The joy of Christmas at the Island Hotel is that we get all the festive healing and redemption we could ask for in a setting we love and with many characters who have come to feel more like family than characters in a novel.

But for all of the love and warmth and gloriously hopeful possibility, and the dreamy wonder of Christmas, Christmas at the Island Hotel knows that life keeps happening, festive season or not, and that there’s a lot to deal with and negotiate even when many of your dreams are coming true.

It’s lovely to think we might have only good and happy things, especially at Christmas where it’s all but expected, and while some festive rom-com novels exist solely in a chestnuts roasting and sleigh ride world where troubles are easily seen off, if they are there at all, deep down we know it’s not realistic for problems to vanish the moment something even remotely festive comes onto the horizon.

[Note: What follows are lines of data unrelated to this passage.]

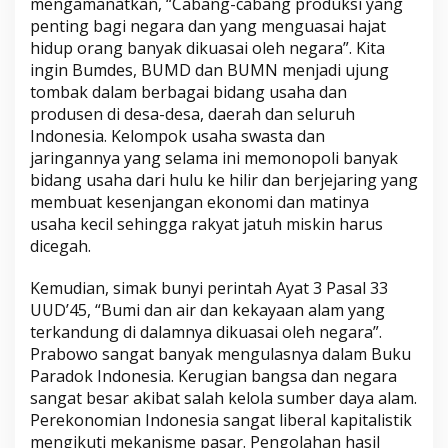
mengamanatkan, “Cabang-cabang produksi yang
penting bagi negara dan yang menguasai hajat
hidup orang banyak dikuasai oleh negara”. Kita
ingin Bumdes, BUMD dan BUMN menjadi ujung
tombak dalam berbagai bidang usaha dan
produsen di desa-desa, daerah dan seluruh
Indonesia. Kelompok usaha swasta dan
jaringannya yang selama ini memonopoli banyak
bidang usaha dari hulu ke hilir dan berjejaring yang
membuat kesenjangan ekonomi dan matinya
usaha kecil sehingga rakyat jatuh miskin harus
dicegah.
Kemudian, simak bunyi perintah Ayat 3 Pasal 33
UUD’45, “Bumi dan air dan kekayaan alam yang
terkandung di dalamnya dikuasai oleh negara”.
Prabowo sangat banyak mengulasnya dalam Buku
Paradok Indonesia. Kerugian bangsa dan negara
sangat besar akibat salah kelola sumber daya alam.
Perekonomian Indonesia sangat liberal kapitalistik
mengikuti mekanisme pasar. Pengolahan hasil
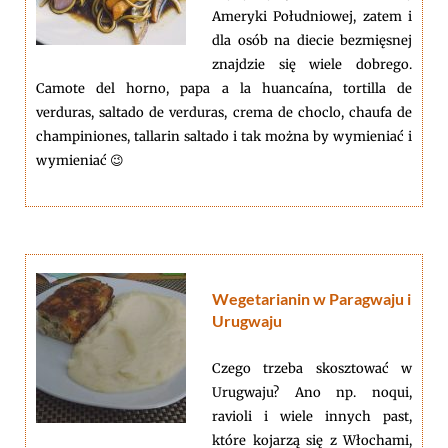
Ameryki Południowej, zatem i
dla osób na diecie bezmięsnej
znajdzie się wiele dobrego.
Camote del horno, papa a la huancaína, tortilla de
verduras, saltado de verduras, crema de choclo, chaufa de
champiniones, tallarin saltado i tak można by wymieniać i
wymieniać 😉
Wegetarianin w Paragwaju i
Urugwaju
Czego trzeba skosztować w
Urugwaju? Ano np. noqui,
ravioli i wiele innych past,
które kojarzą się z Włochami,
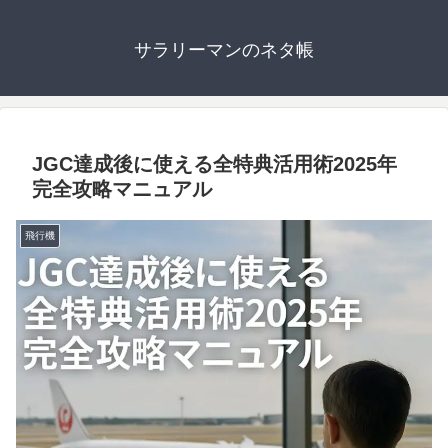
サラリーマンのネタ帳
JGC達成後に使える全特典活用術2025年
完全攻略マニュアル
飛行機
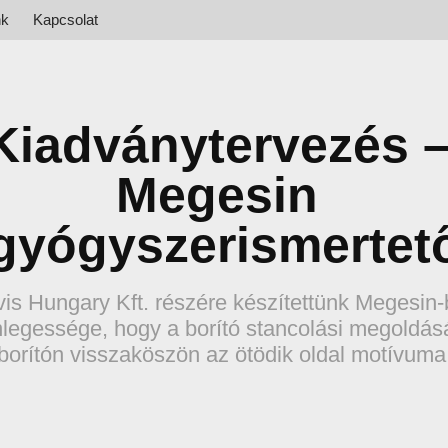
nk
Kapcsolat
Kiadványtervezés –
Megesin 
gyógyszerismertet
is Hungary Kft. részére készítettünk Megesin-
legessége, hogy a borító stancolási megoldás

Christmas at the Island Hotel embraces that sensibility, acknowledging the sadness and pain of life in all its truthful agony while also offering the very real idea that love can change everything for the better, and if it happens at Christmas, then all the better.

This is yet another Colgan novel to soothe the soul while it embraces the trials and sadnesses of life, and its mix of existential honesty and Christmas wonderment makes it the perfect accompaniment to a season where pain and glittering excitement often sit side by side.